● Transcribed page contents
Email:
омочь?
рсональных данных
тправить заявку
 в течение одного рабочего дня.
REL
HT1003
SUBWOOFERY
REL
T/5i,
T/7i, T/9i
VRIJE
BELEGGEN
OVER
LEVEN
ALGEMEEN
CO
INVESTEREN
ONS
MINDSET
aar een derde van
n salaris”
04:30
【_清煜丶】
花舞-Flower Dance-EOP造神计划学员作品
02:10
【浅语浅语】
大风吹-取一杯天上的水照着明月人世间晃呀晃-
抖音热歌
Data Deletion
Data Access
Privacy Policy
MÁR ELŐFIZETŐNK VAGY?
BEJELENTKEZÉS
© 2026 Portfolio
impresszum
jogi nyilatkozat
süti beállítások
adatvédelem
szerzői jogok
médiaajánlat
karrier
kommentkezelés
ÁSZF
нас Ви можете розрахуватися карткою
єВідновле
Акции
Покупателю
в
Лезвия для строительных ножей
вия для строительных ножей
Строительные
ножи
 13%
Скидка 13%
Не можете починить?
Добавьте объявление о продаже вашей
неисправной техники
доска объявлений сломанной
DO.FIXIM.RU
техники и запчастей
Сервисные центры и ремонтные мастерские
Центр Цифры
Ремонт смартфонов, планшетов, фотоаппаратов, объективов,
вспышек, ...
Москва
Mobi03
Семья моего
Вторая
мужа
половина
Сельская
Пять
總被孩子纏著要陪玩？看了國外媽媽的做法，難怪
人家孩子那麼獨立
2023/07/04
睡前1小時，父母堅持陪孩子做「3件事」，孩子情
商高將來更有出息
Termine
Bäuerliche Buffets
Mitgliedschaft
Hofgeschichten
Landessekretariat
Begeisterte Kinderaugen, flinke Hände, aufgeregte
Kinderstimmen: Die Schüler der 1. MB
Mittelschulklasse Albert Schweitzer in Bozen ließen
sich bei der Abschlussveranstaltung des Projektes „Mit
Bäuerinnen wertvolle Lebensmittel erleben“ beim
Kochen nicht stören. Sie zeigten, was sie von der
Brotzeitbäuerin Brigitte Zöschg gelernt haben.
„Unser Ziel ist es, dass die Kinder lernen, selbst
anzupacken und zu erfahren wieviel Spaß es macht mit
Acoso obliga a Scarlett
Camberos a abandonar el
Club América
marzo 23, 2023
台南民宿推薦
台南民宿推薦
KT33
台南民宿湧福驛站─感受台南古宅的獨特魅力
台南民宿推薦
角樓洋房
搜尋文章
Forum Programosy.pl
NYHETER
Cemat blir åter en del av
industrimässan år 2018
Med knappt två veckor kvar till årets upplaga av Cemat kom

● WORK TO COMPLETE
Print out all the entries above exactly.

● TASK RESULT
Email:
омочь?
рсональных данных
тправить заявку
 в течение одного рабочего дня.
REL
HT1003
SUBWOOFERY
REL
T/5i,
T/7i, T/9i
VRIJE
BELEGGEN
OVER
LEVEN
ALGEMEEN
CO
INVESTEREN
ONS
MINDSET
aar een derde van
n salaris”
04:30
【_清煜丶】
花舞-Flower Dance-EOP造神计划学员作品
02:10
【浅语浅语】
大风吹-取一杯天上的水照着明月人世间晃呀晃-
抖音热歌
Data Deletion
Data Access
Privacy Policy
MÁR ELŐFIZETŐNK VAGY?
BEJELENTKEZÉS
© 2026 Portfolio
impresszum
jogi nyilatkozat
süti beállítások
adatvédelem
szerzői jogok
médiaajánlat
karrier
kommentkezelés
ÁSZF
нас Ви можете розрахуватися карткою
єВідновле
Акции
Покупателю
в
Лезвия для строительных ножей
вия для строительных ножей
Строительные
ножи
 13%
Скидка 13%
Не можете починить?
Добавьте объявление о продаже вашей
неисправной техники
доска объявлений сломанной
DO.FIXIM.RU
техники и запчастей
Сервисные центры и ремонтные мастерские
Центр Цифры
Ремонт смартфонов, планшетов, фотоаппаратов, объективов,
вспышек, ...
Москва
Mobi03
Семья моего
Вторая
мужа
половина
Сельская
Пять
總被孩子纏著要陪玩？看了國外媽媽的做法，難怪
人家孩子那麼獨立
2023/07/04
睡前1小時，父母堅持陪孩子做「3件事」，孩子情
商高將來更有出息
Termine
Bäuerliche Buffets
Mitgliedschaft
Hofgeschichten
Landessekretariat
Begeisterte Kinderaugen, flinke Hände, aufgeregte
Kinderstimmen: Die Schüler der 1. MB
Mittelschulklasse Albert Schweitzer in Bozen ließen
sich bei der Abschlussveranstaltung des Projektes „Mit
Bäuerinnen wertvolle Lebensmittel erleben“ beim
Kochen nicht stören. Sie zeigten, was sie von der
Brotzeitbäuerin Brigitte Zöschg gelernt haben.
„Unser Ziel ist es, dass die Kinder lernen, selbst
anzupacken und zu erfahren wieviel Spaß es macht mit
Acoso obliga a Scarlett
Camberos a abandonar el
Club América
marzo 23, 2023
台南民宿推薦
台南民宿推薦
KT33
台南民宿湧福驛站─感受台南古宅的獨特魅力
台南民宿推薦
角樓洋房
搜尋文章
Forum Programosy.pl
NYHETER
Cemat blir åter en del av
industrimässan år 2018
Med knappt två veckor kvar till årets upplaga av Cemat kom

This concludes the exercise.